Far from just freeing up resources, the ability to dispense with yearly assessments may also be of benefit to the person deprived of their liberty who is content with their arrangements.
By focusing on the Court and the making and un-making of a “dol”, Emma and other people in her position are made to feel peripheral to the whole process. Many of them conclude that “getting off the dol” is essential before they can be part of the process. Many feel that when on a “dol” they are filed away and forgotten only to be taken out for scrutiny when someone else makes a fuss.
A few sections earlier, he described the authorisation of a deprivation of liberty as ‘permissive rather than mandatory […] it enables the carer to use restrictions that amount to a deprivation of liberty, it does not require them to do so’ (§50).

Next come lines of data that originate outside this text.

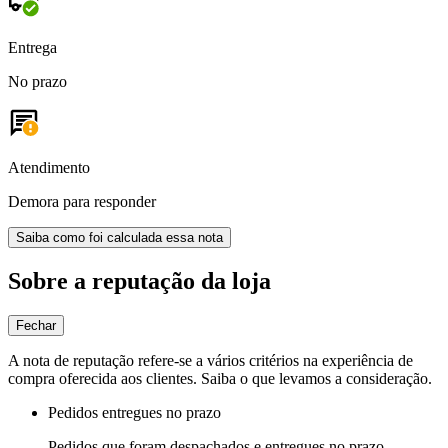
Entrega
No prazo
Atendimento
Demora para responder
Saiba como foi calculada essa nota
Sobre a reputação da loja
Fechar
A nota de reputação refere-se a vários critérios na experiência de
compra oferecida aos clientes. Saiba o que levamos a consideração.
Pedidos entregues no prazo
Pedidos que foram despachados e entregues no prazo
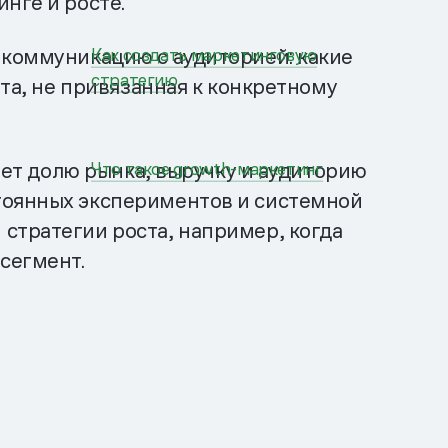
нге и росте.
 коммуникацию с аудиторией: какие
Как создать маркетинговую
стратегию
ота, не привязанная к конкретному
вает долю рынка, выручку и аудиторию
Что такое growth-маркетинг
тоянных экспериментов и системной
стратегии роста, например, когда
сегмент.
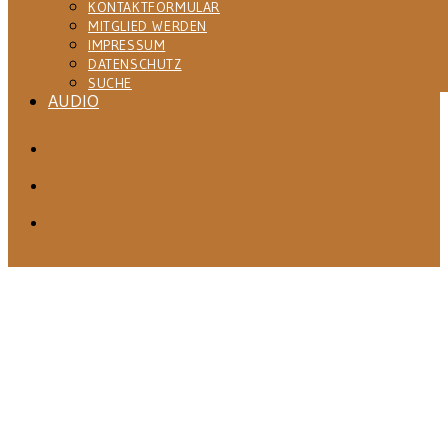
KONTAKTFORMULAR
MITGLIED WERDEN
IMPRESSUM
DATENSCHUTZ
SUCHE
AUDIO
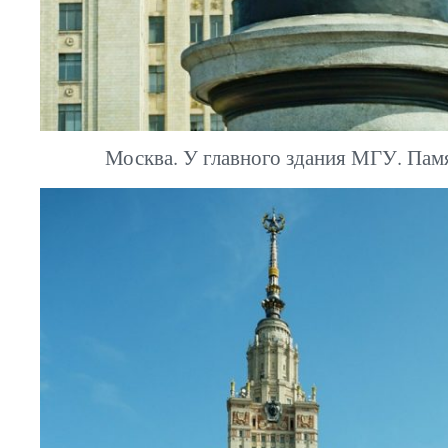
Москва. У главного здания МГУ. Пам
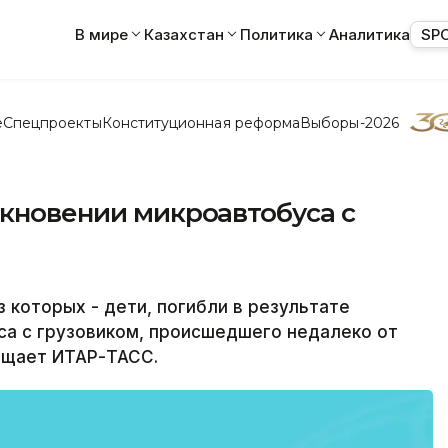
В мире
Казахстан
Политика
Аналитика
SP
е
Спецпроекты
Конституционная реформа
Выборы-2026
лкновении микроавтобуса с
 которых - дети, погибли в результате
са с грузовиком, происшедшего недалеко от
бщает ИТАР-ТАСС.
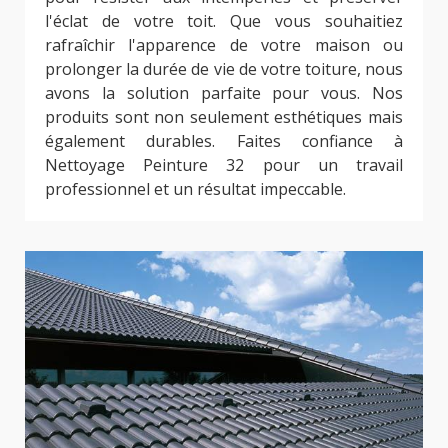
l'éclat de votre toit. Que vous souhaitiez
rafraîchir l'apparence de votre maison ou
prolonger la durée de vie de votre toiture, nous
avons la solution parfaite pour vous. Nos
produits sont non seulement esthétiques mais
également durables. Faites confiance à
Nettoyage Peinture 32 pour un travail
professionnel et un résultat impeccable.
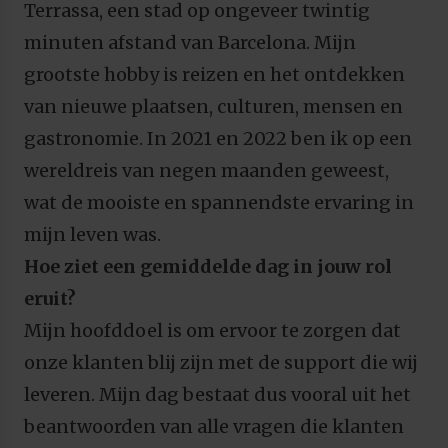
Terrassa, een stad op ongeveer twintig
minuten afstand van Barcelona. Mijn
grootste hobby is reizen en het ontdekken
van nieuwe plaatsen, culturen, mensen en
gastronomie. In 2021 en 2022 ben ik op een
wereldreis van negen maanden geweest,
wat de mooiste en spannendste ervaring in
mijn leven was.
Hoe ziet een gemiddelde dag in jouw rol
eruit?
Mijn hoofddoel is om ervoor te zorgen dat
onze klanten blij zijn met de support die wij
leveren. Mijn dag bestaat dus vooral uit het
beantwoorden van alle vragen die klanten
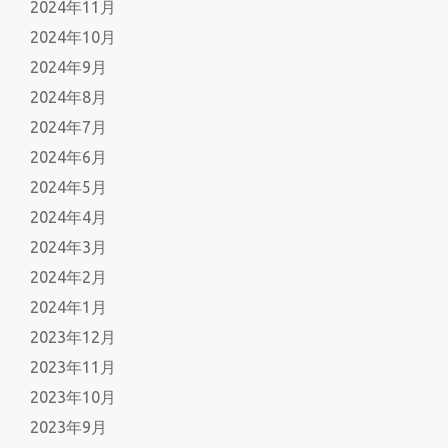
2024年11月
2024年10月
2024年9月
2024年8月
2024年7月
2024年6月
2024年5月
2024年4月
2024年3月
2024年2月
2024年1月
2023年12月
2023年11月
2023年10月
2023年9月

Anslem Eldergill, who until recently was a Court of Protection judge, has written on LinkedIn about his reason for disagreeing with this approach. He writes that, “the idea that under the DOLS Scheme it is the care plan that authorises the detention, and that it is not necessary to rescind a DOLs order (one can just not exercise the authority to detain), are also incorrect […] No one wants an order authorising their detention hanging over them for the remainder of the original 6 or 12 month period’.

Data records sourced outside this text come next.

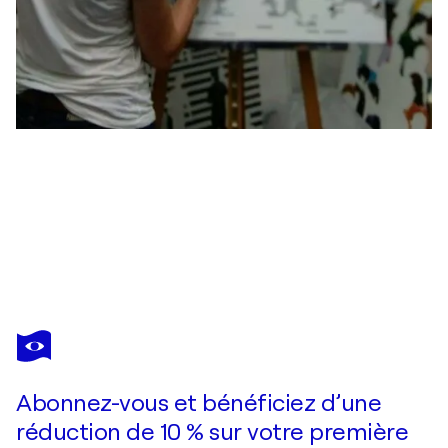
MARTTA GARCÍA RAMO
Binary Culture
11 250 $US
Faire une offre
Acquérir
Abonnez-vous et bénéficiez d’une
réduction de 10 % sur votre première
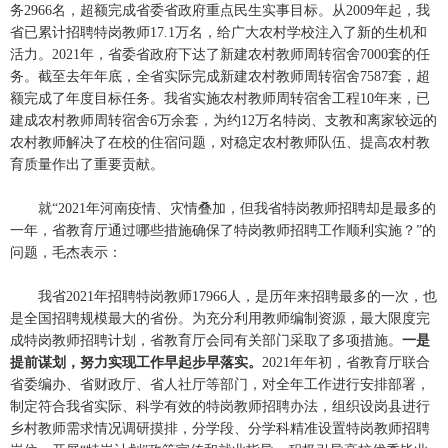
务2966名，超额完成省委省政府重点民生实事目标。从2009年起，我
省已累计招聘特岗教师17.1万名，给广大农村学校注入了新的生机和
活力。2021年，省委省政府下达了新建农村教师周转宿舍7000套的任
务。截至去年年底，全省实际完成新建农村教师周转宿舍7587套，超
额完成了年度目标任务。我省实施农村教师周转宿舍工程10年来，已
建成农村教师周转宿舍6万余套，为约12万名特岗、支教和离家较远的
农村教师解决了在校的住宿问题，对稳定农村教师队伍、提高农村教
育质量作出了重要贡献。
就“2021年河南疫情、灾情叠加，但我省特岗教师招聘却是最多的
一年，省教育厅通过哪些措施确保了特岗教师招聘工作顺利实施？”的
问题，毛杰表示：
我省2021年招聘特岗教师17966人，是历年来招聘最多的一次，也
是全国招聘规模最大的省份。为充分利用教师编制资源，最大限度完
成特岗教师招聘计划，省教育厅会同有关部门采取了多项措施。
一是
提前谋划，努力实现工作早起步早落实。
2021年年初，省教育厅联合
省委编办、省财政厅、省人社厅等部门，对全年工作进行安排部署，
制定符合我省实际、科学有效的特岗教师招聘办法，组织设岗县进行
乡村教师需求情况调研摸排，分学段、分学科精准设置特岗教师招聘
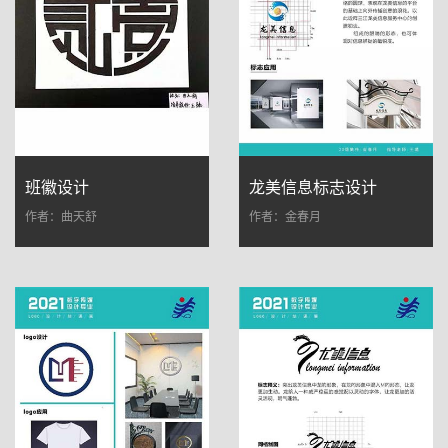
班徽设计
龙美信息标志设计
作者：曲天舒
作者：金春月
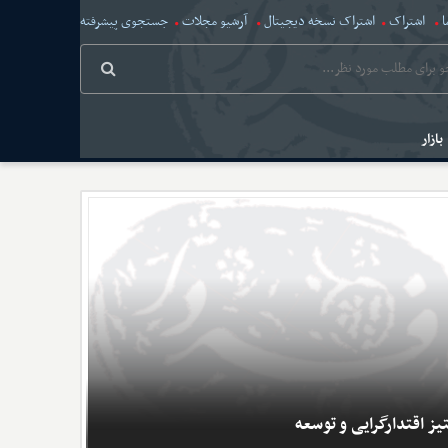
ا
اشتراک
اشتراک نسخه دیجیتال
آرشیو مجلات
جستجوی پیشرفته
بازار
یز اقتدارگرایی و توسعه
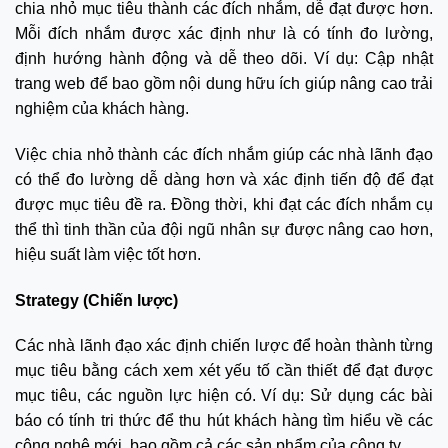
chia nhỏ mục tiêu thành các đích nhắm, dễ đạt được hơn.
Mỗi đích nhắm được xác định như là có tính đo lường,
định hướng hành động và dễ theo dõi. Ví dụ: Cập nhật
trang web để bao gồm nội dung hữu ích giúp nâng cao trải
nghiệm của khách hàng.
Việc chia nhỏ thành các đích nhắm giúp các nhà lãnh đạo
có thể đo lường dễ dàng hơn và xác định tiến độ để đạt
được mục tiêu đề ra. Đồng thời, khi đạt các đích nhắm cụ
thể thì tinh thần của đội ngũ nhân sự được nâng cao hơn,
hiệu suất làm việc tốt hơn.
Strategy (Chiến lược)
Các nhà lãnh đạo xác định chiến lược để hoàn thành từng
mục tiêu bằng cách xem xét yếu tố cần thiết để đạt được
mục tiêu, các nguồn lực hiện có. Ví dụ: Sử dụng các bài
báo có tính tri thức để thu hút khách hàng tìm hiểu về các
công nghệ mới, bao gồm cả các sản phẩm của công ty.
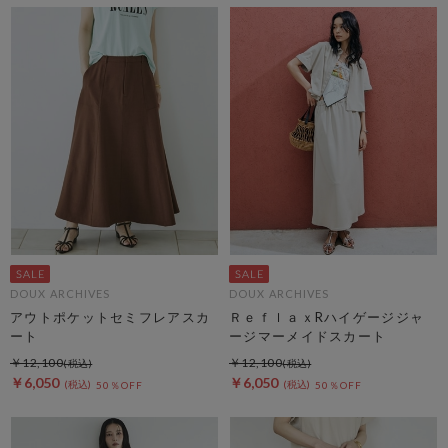
DOUX ARCHIVES
DOUX ARCHIVES
アウトポケットセミフレアスカ
ＲｅｆｌａｘRハイゲージジャ
ート
ージマーメイドスカート
￥12,100
￥12,100
￥6,050
￥6,050
50％OFF
50％OFF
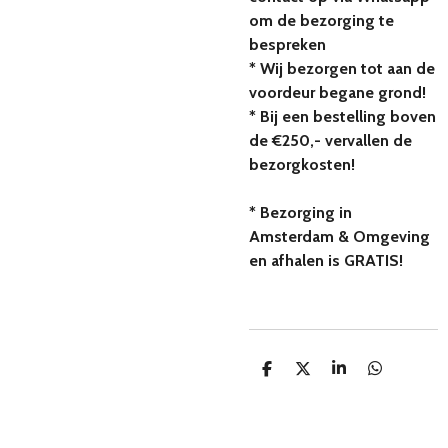
om de bezorging te
bespreken
* Wij bezorgen tot aan de
voordeur begane grond!
* Bij een bestelling boven
de €250,- vervallen de
bezorgkosten!
* Bezorging in
Amsterdam & Omgeving
en afhalen is GRATIS!
D
D
S
D
e
e
h
e
l
e
a
l
e
l
r
e
n
e
n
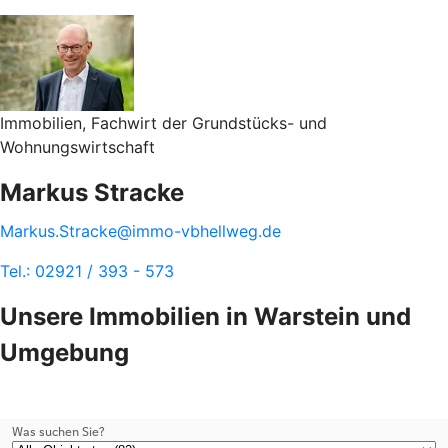
Immobilien, Fachwirt der Grundstücks- und
Wohnungswirtschaft
Markus Stracke
Markus.Stracke@immo-vbhellweg.de
Tel.: 02921 / 393 - 573
Unsere Immobilien in Warstein und
Umgebung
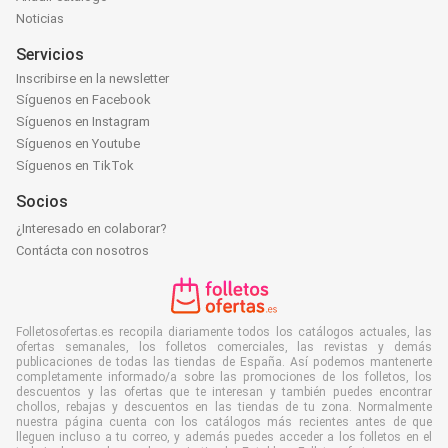
Noticias
Servicios
Inscribirse en la newsletter
Síguenos en Facebook
Síguenos en Instagram
Síguenos en Youtube
Síguenos en TikTok
Socios
¿Interesado en colaborar?
Contácta con nosotros
Folletosofertas.es recopila diariamente todos los catálogos actuales, las
ofertas semanales, los folletos comerciales, las revistas y demás
publicaciones de todas las tiendas de España. Así podemos mantenerte
completamente informado/a sobre las promociones de los folletos, los
descuentos y las ofertas que te interesan y también puedes encontrar
chollos, rebajas y descuentos en las tiendas de tu zona. Normalmente
nuestra página cuenta con los catálogos más recientes antes de que
lleguen incluso a tu correo, y además puedes acceder a los folletos en el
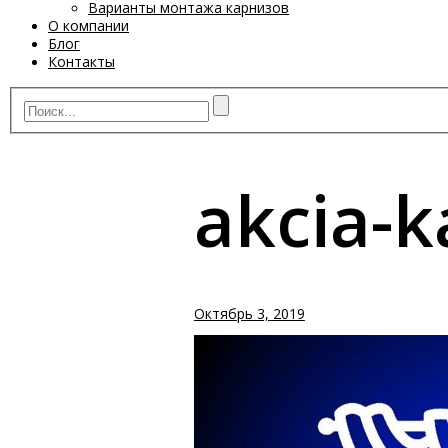
Варианты монтажа карнизов
О компании
Блог
Контакты
akcia-k
Октябрь 3, 2019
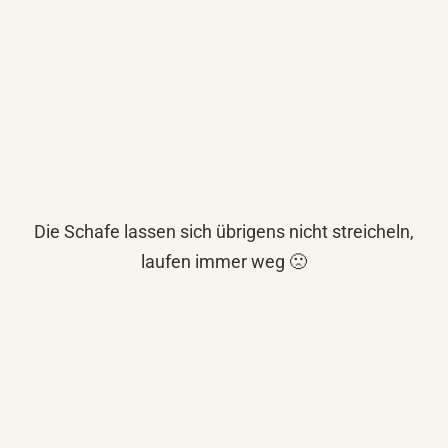
Die Schafe lassen sich übrigens nicht streicheln,
laufen immer weg 🙁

I am not sure who Anselm Eldergill has in mind when he writes about somebody claiming that it is not necessary to rescind a DoLS order. That’s not my reading of HHJ Burrows’ judgment, and I suspect (though I’m not sure) that he is referring to commentary on the judgment. In fact, the comments of HHJ Burrows align with section 8.8 of the DoLS Code of Practice:
Deprivation of liberty can be ended before a formal review. An authorisation only permits deprivation of liberty: it does not mean that a person must be deprived of liberty where circumstances no longer necessitate it. If a care home or hospital decides that deprivation of liberty is no longer necessary then they must end it immediately, by adjusting the care regime or implementing whatever other change is appropriate. The managing authority should then apply to the supervisory body to review and, if appropriate, formally terminate the authorisation.

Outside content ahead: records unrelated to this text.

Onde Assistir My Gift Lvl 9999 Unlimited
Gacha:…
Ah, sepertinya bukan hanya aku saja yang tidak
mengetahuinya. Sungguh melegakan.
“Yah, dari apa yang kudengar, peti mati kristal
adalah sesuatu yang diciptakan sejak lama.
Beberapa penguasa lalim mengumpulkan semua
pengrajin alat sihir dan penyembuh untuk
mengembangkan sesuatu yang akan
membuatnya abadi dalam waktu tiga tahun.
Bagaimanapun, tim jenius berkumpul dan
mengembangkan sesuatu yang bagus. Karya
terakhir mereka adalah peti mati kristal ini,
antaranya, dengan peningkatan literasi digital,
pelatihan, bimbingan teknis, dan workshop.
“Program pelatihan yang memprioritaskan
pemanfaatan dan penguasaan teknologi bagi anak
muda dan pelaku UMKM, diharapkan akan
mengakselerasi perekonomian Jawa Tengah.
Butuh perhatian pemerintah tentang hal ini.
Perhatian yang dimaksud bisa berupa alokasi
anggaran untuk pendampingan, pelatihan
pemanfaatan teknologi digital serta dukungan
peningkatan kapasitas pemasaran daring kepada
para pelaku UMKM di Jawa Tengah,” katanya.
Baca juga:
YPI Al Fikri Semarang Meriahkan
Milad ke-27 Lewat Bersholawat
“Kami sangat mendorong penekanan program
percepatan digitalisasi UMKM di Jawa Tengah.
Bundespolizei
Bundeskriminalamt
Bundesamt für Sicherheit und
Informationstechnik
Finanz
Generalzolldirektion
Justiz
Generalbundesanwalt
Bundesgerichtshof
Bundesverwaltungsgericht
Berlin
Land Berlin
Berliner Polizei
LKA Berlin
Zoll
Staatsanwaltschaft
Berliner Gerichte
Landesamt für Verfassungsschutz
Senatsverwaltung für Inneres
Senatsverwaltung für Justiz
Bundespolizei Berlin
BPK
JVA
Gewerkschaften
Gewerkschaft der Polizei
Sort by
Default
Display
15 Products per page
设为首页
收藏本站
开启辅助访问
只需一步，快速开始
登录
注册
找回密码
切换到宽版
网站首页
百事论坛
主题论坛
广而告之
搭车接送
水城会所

It is clear that the judgment in Cheshire West has had significant implications. The fact of the matter is, however, that the Supreme Court cannot make policy decisions. The primary question for the court is whether they got it wrong in 2014.
With thanks to two individuals who gave up their time to fact-check this blog. Any remaining errors are entirely my own.
Editorial Note, 9th October 2025 – This blog has been lightly edited for clarity and brevity. It has also been updated to reflect the fact that the Supreme Court will now hear the case on 20 and 21 October.
Daniel Clark is a member of the core team of the Open Justice Court of Protection Project. He is a PhD student in the Department of Politics & International Relations at the University of Sheffield. His research considers Iris Marion Young’s claim that older people are an oppressed social group. It is funded by WRoCAH. He is on LinkedIn, X @DanielClark132 and Bluesky @clarkdaniel.bsky.social.
Footnotes
[i] For examples of blogs about applications under §21a, see:
[ii] More recently, Mrs Justice Lieven has offered sharp criticism of the Cheshire West judgment. In Re SM, she found it was not necessary to authorise the deprivation of liberty of “a severely disabled child” because her liberty was not so deprived. Lieven J found that SM was unable to leave, not prevented from leaving. Alex Ruck-Keene described this as putting the Cheshire West cat amongst the pigeons, saying that it is ‘more serious than the challenges launched by Mostyn J […] because [Lieven J] engages with the [Cheshire West] judgment in a more sustained and detailed fashion”.